Ein Beispiel für den Output des lokalen MCP Servers. Alle Kommunikation in beide Richtungen wird in JSON verpackt. Snowflake beispielsweise wird über eine vom KI-Agenten generierte SQL-Query angesprochen.
Über die Slack Anbindung können User direkt im gewohnten Messenger mit ihrem KI-Agenten kommunizieren und Fragen stellen. Der KI-Agent entscheidet eigenständig, ob für diese Beantwortung eine Websuche oder eine SQL-Query auf der Snowflake Instanz besser ist, um die Frage optimal zu beantworten.
Der User hat im Alltag eine Frage, die der KI-Agent direkt mit eigener Websuche beantwortet.
Außerdem kann über die angebundene Snowflake-Instanz direkt die zugrundeliegende Datenbank durchsucht werden, wenn der User schnell konkrete Zahlen zu einem bestimmten Kunden braucht.

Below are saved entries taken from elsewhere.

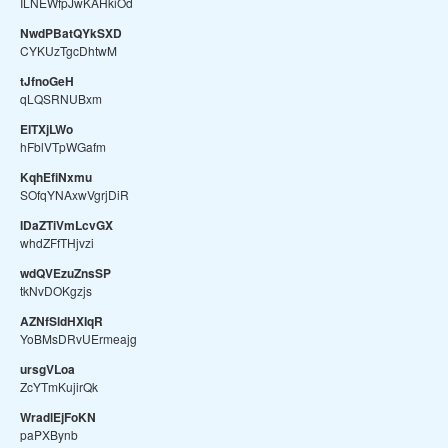
ILNEWfpJwKAHkiOd
NwdPBatQYkSXD
CYKUzTgcDhtwM
tJfnoGeH
qLQSRNUBxm
EITXjLWo
hFblVTpWGafm
KqhEfiNxmu
SOfqYNAxwVgrjDiR
IDaZTiVmLcvGX
whdZFfTHjvzi
wdQVEzuZnsSP
tkNvDOKgzjs
AZNfSldHXIqR
YoBMsDRvUErmeajg
ursgVLoa
ZcYTmKujirQk
WradlEjFoKN
paPXBynb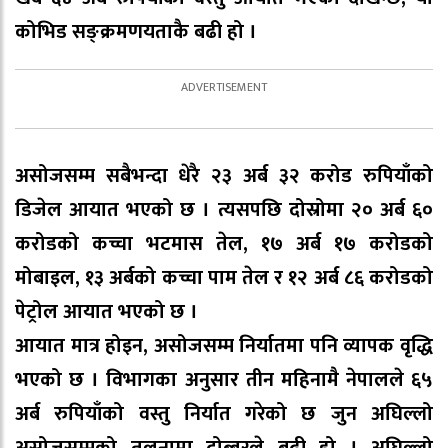
कोभिड सङ्क्रमणयताकै बढी हो ।
असोजसम्म सबैभन्दा धेरै २३ अर्ब ३२ करोड रुपियाँको
डिजेल आयात भएको छ । त्यसपछि दोस्रोमा २० अर्ब ६०
करोडको कच्चा भटमास तेल, १७ अर्ब १७ करोडको
मोबाइल, १३ अर्बको कच्चा पाम तेल र १२ अर्ब ८६ करोडको
पेट्रोल आयात भएको छ ।
आयात मात्र होइन, असोजसम्म निर्यातमा पनि व्यापक वृद्धि
भएको छ । विभागका अनुसार तीन महिनामै नेपालले ६५
अर्ब रुपियाँको वस्तु निर्यात गरेको छ जुन अघिल्लो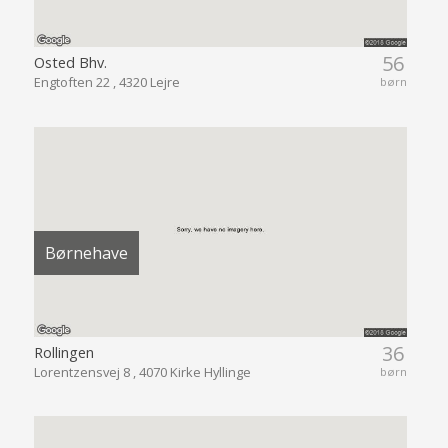
56
Osted Bhv.
Engtoften 22 , 4320 Lejre
børn
Børnehave
36
Rollingen
Lorentzensvej 8 , 4070 Kirke Hyllinge
børn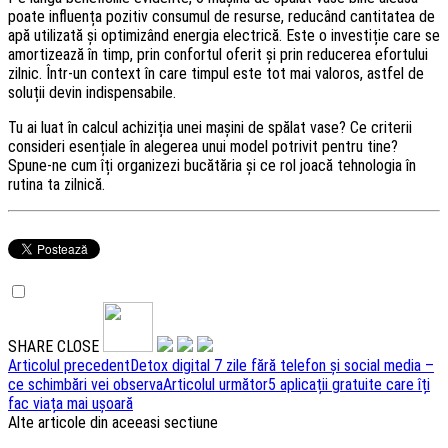
poate influența pozitiv consumul de resurse, reducând cantitatea de
apă utilizată și optimizând energia electrică. Este o investiție care se
amortizează în timp, prin confortul oferit și prin reducerea efortului
zilnic. Într-un context în care timpul este tot mai valoros, astfel de
soluții devin indispensabile.
Tu ai luat în calcul achiziția unei mașini de spălat vase? Ce criterii
consideri esențiale în alegerea unui model potrivit pentru tine?
Spune-ne cum îți organizezi bucătăria și ce rol joacă tehnologia în
rutina ta zilnică.
SHARE
CLOSE
Navigare
Articolul precedent
Detox digital 7 zile fără telefon și social media –
ce schimbări vei observa
Articolul următor
5 aplicații gratuite care îți
articole
fac viața mai ușoară
Alte articole din aceeasi sectiune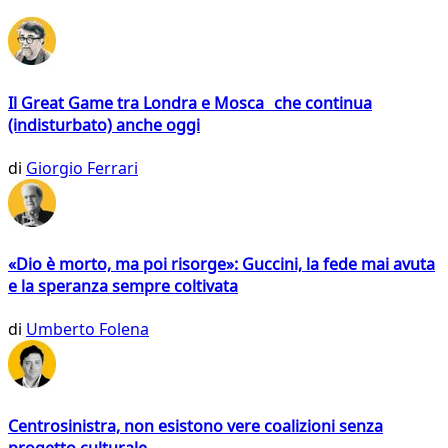
Il Great Game tra Londra e Mosca che continua
(indisturbato) anche oggi
di
Giorgio Ferrari
«Dio è morto, ma poi risorge»: Guccini, la fede mai avuta
e la speranza sempre coltivata
di
Umberto Folena
Centrosinistra, non esistono vere coalizioni senza
progetto culturale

Der User hat eine Frage zu konkreten Firmendaten. Der KI-Agent halluziniert keine Fakten, sondern generiert eine SQL-Query, welche dieses Resultat datenbasiert bereitstellt. Auch bei Tippfehlern im Prompt erkennt der KI-Agent die eigentliche Frage und antwortet korrekt.
Fazit
Zusammenfassend lässt sich sagen, dass MCP viele Probleme vergangener KI-Lösungen behebt. MCP beendet die Ära, in der KI-Agenten „isoliert“ arbeiteten. Es standardisiert Kommunikation im digitalen Miteinander. Ein gemeinsames Protokoll erlaubt bessere Kontrolle darüber, welche Daten fließen und welche nicht. Auch bisherige technische Hürden werden nach und nach ausgeräumt, während MCP immer mehr zum Standard in der KI-Kommunikation wird. Der Zugriff auf Daten und Tools erlaubt KI-Agenten vom bloßen Gesprächspartner zu mächtigen, eigenständigen Helfern zu werden, um User vielseitig zu unterstützen. Denn es sind bereits diverse MCP-Server vorhanden, die Tools für fast jeden use case anbieten.
Am besten steigen alle jetzt schon ein und probieren diese neue Lösung aus!